5 Desirable skills to put on your CV.

 Your CV is likely to be the first chance you get to make a good impression on a potential employer. So naturally you want to make a good impression.

Employers are going to be on the look out for skills that you possess that can benefit them and their company.

Of course not every single company is going to be looking for the exact same skill set, which is why it is important to do your research before you send in your application. You are likely to stand out more if you can apply each skill you mention to an aspect of the job you’re applying for, and explain how you can be of benefit with this skill.

There are however, some essential skills that most employers will find appealing such as:


  • Teamwork – Being able to work well as part of a team is a skill that will take you far in any job. If you can think of previous roles which involved a lot of team work, use them as examples to back you up.
  • Communication – Verbal and written communication is important. Being able to express yourself clearly, especially in the verbal sense, will always go in your favour. A well written CV and cover letter will be a good example of your ability to do this.
  • Computer Skills – If you use a computer on a regular basis and are comfortable using one then you can note that down. Mention whether you are proficient in Microsoft programmes such as Word, Excel and PowerPoint because knowledge of these is always going to be useful. If you have more extensive knowledge of computers then obviously mention this.
  • Motivation/Determination – Everybody could put this on their CV, but if you can back it up with examples in previous roles and mention this in your CV or cover letter. It might be difficult to prove your skills with this one but it’s always good to mention if it’s a strong point.
  • Problem Solving – Being able to think on your feet and solve problems efficiently and effectively is definitely a skill to put on your CV. Whatever job you’re applying for, being good at solving different kinds of problems, or understanding what you have to do to solve it, will be beneficial regardless.

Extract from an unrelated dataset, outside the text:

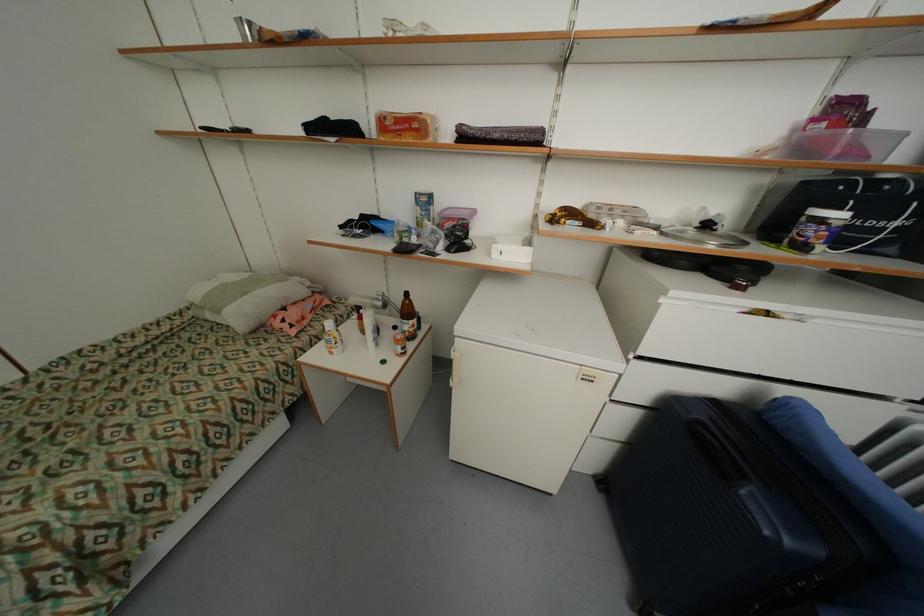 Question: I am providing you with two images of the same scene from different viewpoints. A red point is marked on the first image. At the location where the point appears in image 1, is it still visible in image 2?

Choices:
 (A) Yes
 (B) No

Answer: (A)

All of these skills are what you’d call transferable skills since they can be applied to the majority of job roles in one way or another. However it is also a good idea, more important in some cases, to incorporate job related skills into your CV. If you’re applying for a role and you have specific skills that you can demonstrate in order for you to excel in that role, then obviously put those in. The more skills you can mention the better – as long as they are true.